Most governments around the globe produce English broadcasts for YOU! While pure propaganda they are nevertheless fascinating to listen to; I’ve tuned into Chinese, Japanese, Korean, Russian, Indian, South African, German, Dutch and French programs to name a few. Each expounds on the rapturous qualities of their nations, well produced and interesting. What’s more fun is trying to understand (culturally speaking) what they think might interest you.
Really it’s a blast. Most shortwave programs aimed at you will be early to late evening local. Just fire up the radio and surf 'till ya hit something…
I was checking out WWCR the other day. It had gotten some notoriety during the post-OK Bombing “Militia scare”. I hadn’t heard Pete Peters in years since he rented out time on various AM stations in the wee hours during the mid-80’s.

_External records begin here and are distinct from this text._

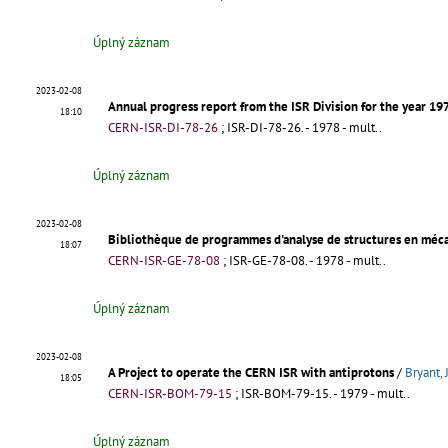
Úplný záznam
2023-02-08
Annual progress report from the ISR Division for the year 19
18:10
CERN-ISR-DI-78-26
;
ISR-DI-78-26
.
- 1978 - mult..
Úplný záznam
2023-02-08
Bibliothèque de programmes d'analyse de structures en méc
18:07
CERN-ISR-GE-78-08
;
ISR-GE-78-08
.
- 1978 - mult..
Úplný záznam
2023-02-08
A Project to operate the CERN ISR with antiprotons
/
Bryant, 
18:05
CERN-ISR-BOM-79-15
;
ISR-BOM-79-15
.
- 1979 - mult..
Úplný záznam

His broadcasts disguised his racism/anti-Semitism then. Those became obvious when you got his mailings.
So the other day when I was listening, he was railing against the “Jew-snakes who run Hollywood” and the upcoming movie “Hounddog” starring “a little whore named Dakota Fanning.”
:eek:
Another WWCR station has 24-hrs of Gene Scott. I’d recommend that, but hell- you can get that on the Net.
It’s a damn good listen: has a very interesting perspective on the world - as in, it’s the only outlet I’ve ever heard that treats the world as an entire globe, not one slanted around the UK and its allies. Thus you learn a lot of interesting stuff about countries you’d normally never hear about.
It also has great documentaries, arts shows, comedy, panel games, and a couple of crappy pop shows and soap operas. It’s like ike NPR on crack.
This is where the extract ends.